Published a century ago, F. Scott Fitzgerald’s “The Great Gatsby” captured the culture of an overheated economy on the brink of demise. Just as Jay Gatsby fell from the height of fortune to an ignominious death, the 1920s roared with financial overindulgence until the markets drowned in the Wall Street crash of 1929. The Great Depression followed, and the consequences for the global economy proved calamitous.
Today we find ourselves again dancing toward new highs in the stock market. Speculative money is once more pouring into risky investment schemes, with staggering sums of money being thrown at artificial intelligence and cryptocurrencies. But rather than heed a century of hard-won lessons, the Trump administration’s financial regulators are embracing dissolute policies to keep the punch flowing.
The financial excesses of 100 years ago teach us how high the costs of negligent oversight of our markets can be. When sentinels sleep, fraudsters flourish; their frenzied celebration of unreal profits pumps froth into the market; ultimately, with panic and pain, bubbles will burst. As stages of that cycle are recurring, we must decide whether to intervene now — or to mop up the mess later.

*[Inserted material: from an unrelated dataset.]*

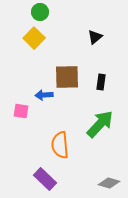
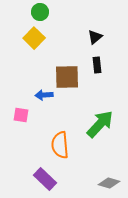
black rectangle: moved 4 px left, 17 px up; rotated 14 degrees counterclockwise
pink square: moved 4 px down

The parallels between the 1920s and the 2020s are numerous — and ominous. The 1920s economy boomed while America recovered from a deadly pandemic, the flu of 1918. Americans used installment plans — the precursor to today’s ubiquitous “buy now, pay later” plans at online checkouts — to spend liberally on consumer products, and they poured money into speculative new investments. Automobile and telephone stocks were the high-flying tech investments of their day; Tesla and Apple are two of ours.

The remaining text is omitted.